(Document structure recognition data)
----------------

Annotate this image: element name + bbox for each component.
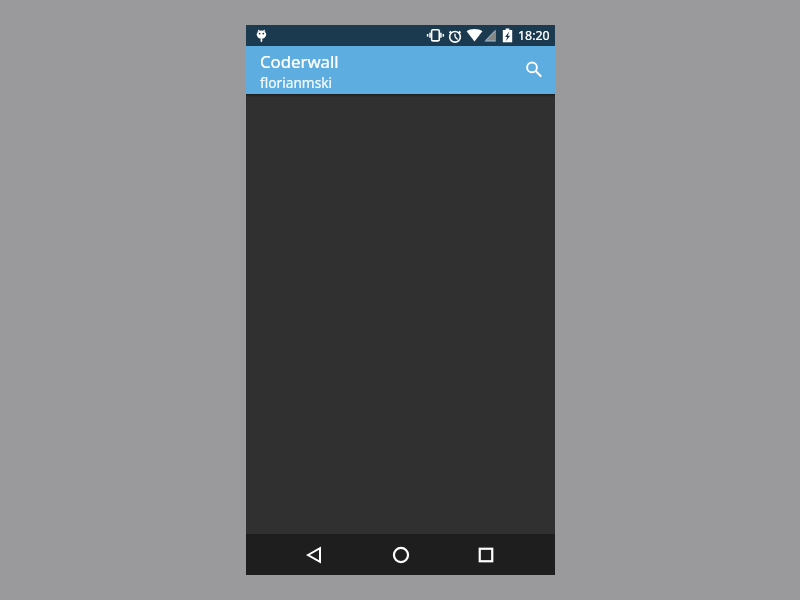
staticText: Coderwall [260,50,339,73]
button[interactable]: Coderwall [246,46,555,94]
button[interactable]: Home [377,534,425,575]
staticText: florianmski [260,73,333,92]
button[interactable]: Back [290,534,338,575]
button[interactable]: Search [512,46,552,94]
staticText: 18:20 [518,27,550,44]
button[interactable]: Recent apps [462,534,510,575]
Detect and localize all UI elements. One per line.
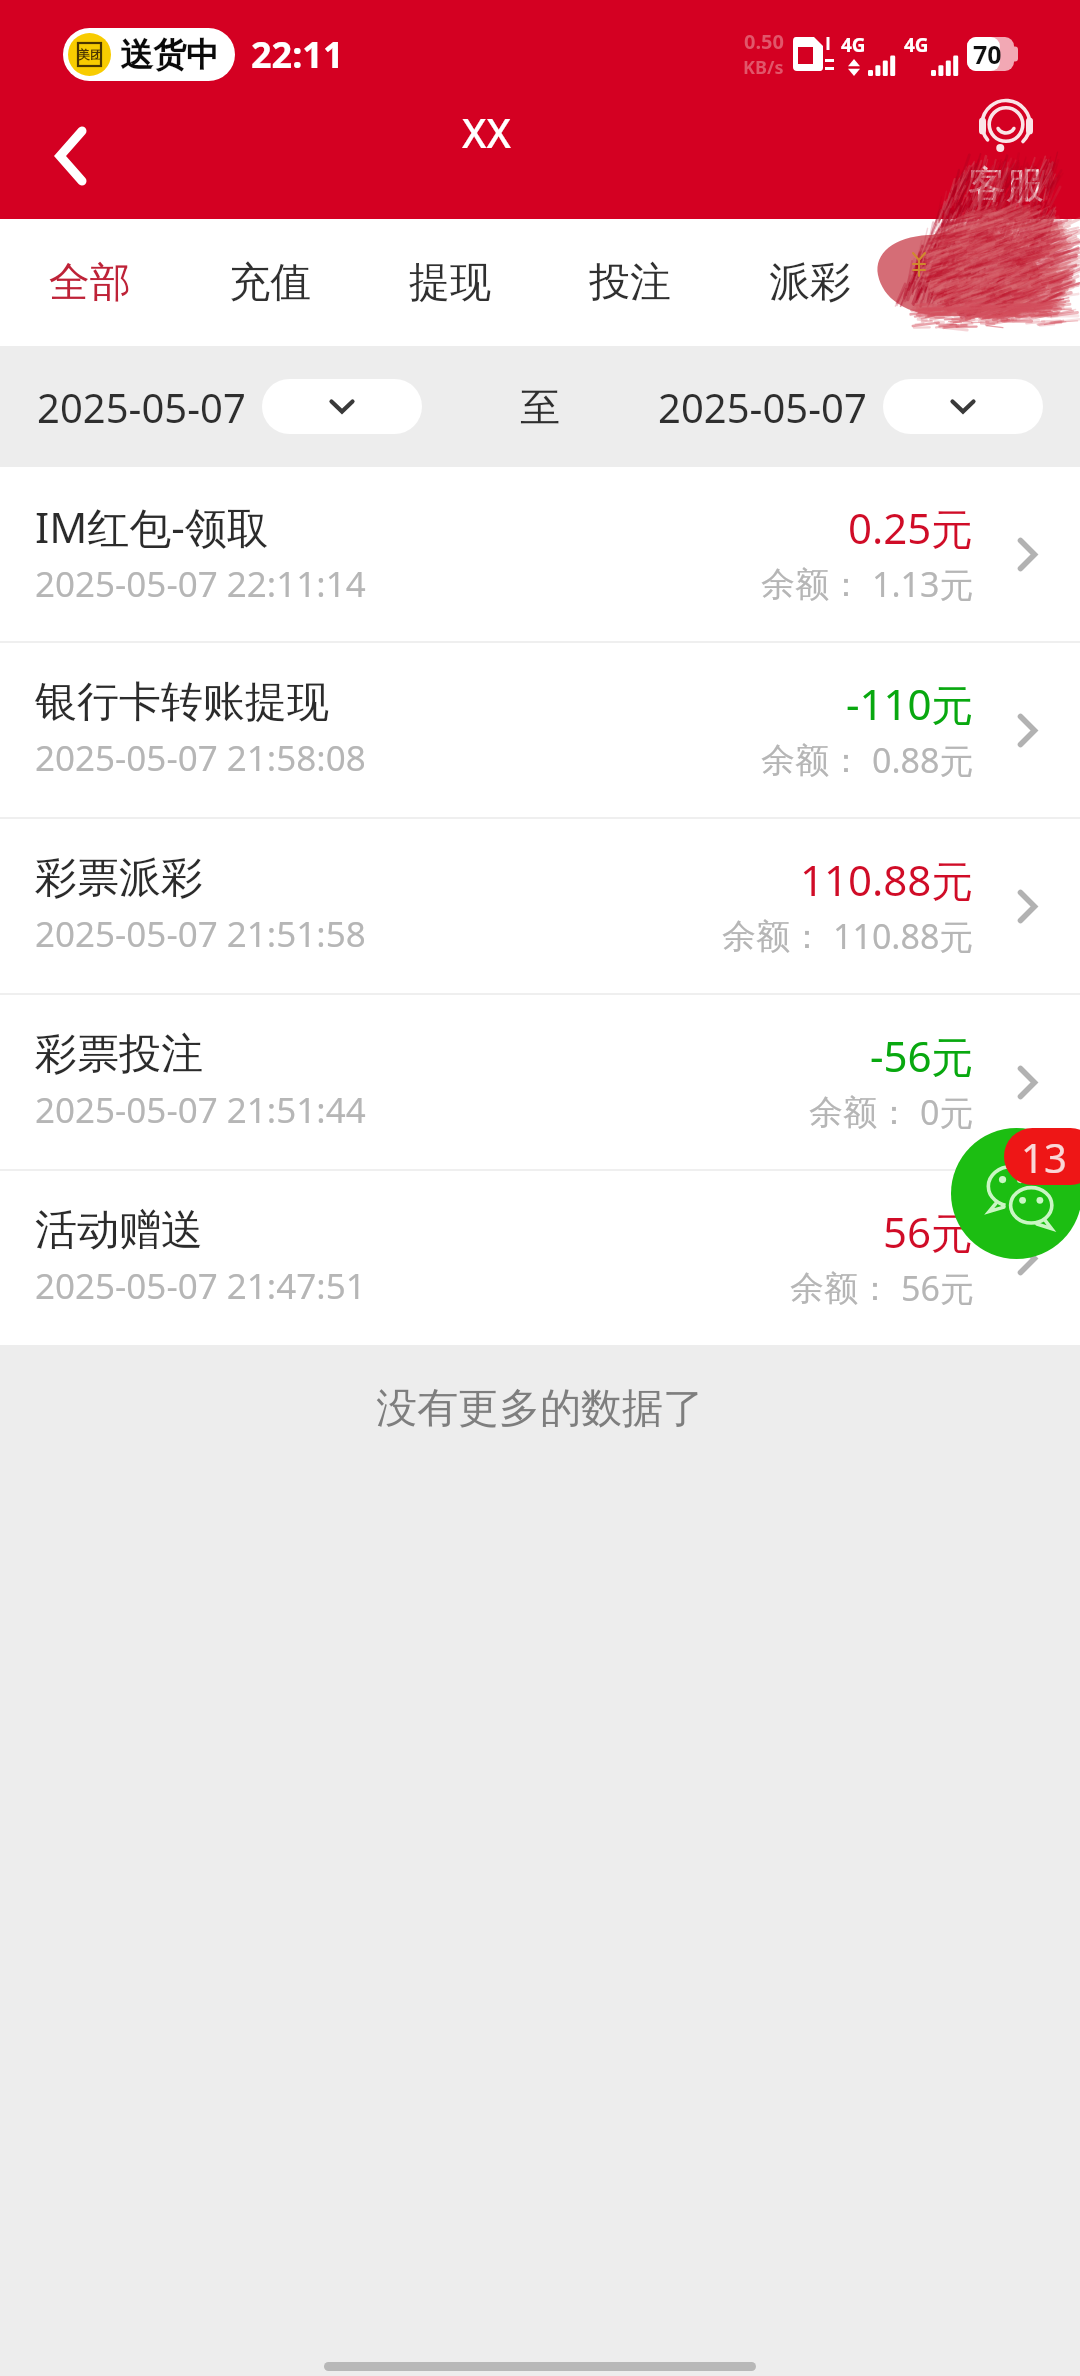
button[interactable]: 投注	[540, 219, 720, 346]
staticText: 2025-05-07 21:51:58	[35, 910, 366, 958]
staticText: 余额：	[790, 1267, 892, 1310]
button[interactable]: Select start date	[262, 379, 422, 434]
staticText: 2025-05-07 21:51:44	[35, 1086, 366, 1134]
button[interactable]: 全部	[0, 219, 180, 346]
staticText: 余额：	[809, 1091, 911, 1134]
button[interactable]: WeChat customer service	[951, 1128, 1080, 1259]
button[interactable]: 派彩	[720, 219, 900, 346]
staticText: 至	[520, 382, 560, 432]
staticText: 0元	[920, 1089, 974, 1135]
button[interactable]: 彩票派彩	[0, 819, 1080, 993]
staticText: 2025-05-07 21:47:51	[35, 1262, 366, 1310]
staticText: 客服	[968, 161, 1044, 209]
staticText: 余额：	[761, 739, 863, 782]
staticText: 2025-05-07 22:11:14	[35, 560, 366, 608]
staticText: 4G	[904, 32, 929, 58]
button[interactable]: 充值	[180, 219, 360, 346]
button[interactable]: 提现	[360, 219, 540, 346]
staticText: 110.88元	[800, 851, 974, 908]
button[interactable]: 银行卡转账提现	[0, 643, 1080, 817]
staticText: 1.13元	[872, 561, 974, 607]
staticText: 0.50	[744, 28, 784, 55]
button[interactable]: 人工	[900, 219, 1080, 346]
staticText: 派彩	[769, 257, 851, 309]
staticText: 2025-05-07	[37, 380, 246, 434]
staticText: 4G	[841, 32, 866, 58]
staticText: 送货中	[120, 34, 219, 76]
button[interactable]: Select end date	[883, 379, 1043, 434]
button[interactable]: 彩票投注	[0, 995, 1080, 1169]
staticText: 充值	[229, 257, 311, 309]
staticText: XX	[462, 105, 511, 159]
staticText: 彩票投注	[35, 1028, 203, 1081]
button[interactable]: 客服	[968, 101, 1044, 209]
staticText: 0.25元	[848, 499, 974, 556]
staticText: 全部	[49, 257, 131, 309]
staticText: 没有更多的数据了	[376, 1383, 704, 1435]
staticText: -56元	[870, 1027, 974, 1084]
staticText: 70	[973, 37, 1002, 71]
staticText: 110.88元	[833, 913, 974, 959]
staticText: 提现	[409, 257, 491, 309]
staticText: 彩票派彩	[35, 852, 203, 905]
staticText: -110元	[846, 675, 974, 732]
staticText: 13	[1021, 1130, 1067, 1184]
staticText: IM红包-领取	[35, 498, 269, 555]
button[interactable]: Back	[16, 101, 126, 211]
staticText: 2025-05-07 21:58:08	[35, 734, 366, 782]
button[interactable]: 活动赠送	[0, 1171, 1080, 1345]
staticText: KB/s	[743, 55, 784, 80]
staticText: 余额：	[761, 563, 863, 606]
staticText: 投注	[589, 257, 671, 309]
staticText: 银行卡转账提现	[35, 676, 329, 729]
staticText: 活动赠送	[35, 1204, 203, 1257]
staticText: 56元	[883, 1203, 974, 1260]
button[interactable]: IM红包-领取	[0, 467, 1080, 641]
staticText: 2025-05-07	[658, 380, 867, 434]
staticText: 22:11	[251, 30, 344, 79]
staticText: 0.88元	[872, 737, 974, 783]
staticText: 美团	[78, 47, 102, 62]
staticText: 余额：	[722, 915, 824, 958]
staticText: 人工	[949, 257, 1031, 309]
staticText: 56元	[901, 1265, 974, 1311]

----------------

- **TASK ITEM**: Among the lines of the preceding data, which ones hold the word "IM红包"? List them.

- **EXPECTED ANSWER**:
staticText: IM红包-领取	[35, 498, 269, 555]
button[interactable]: IM红包-领取	[0, 467, 1080, 641]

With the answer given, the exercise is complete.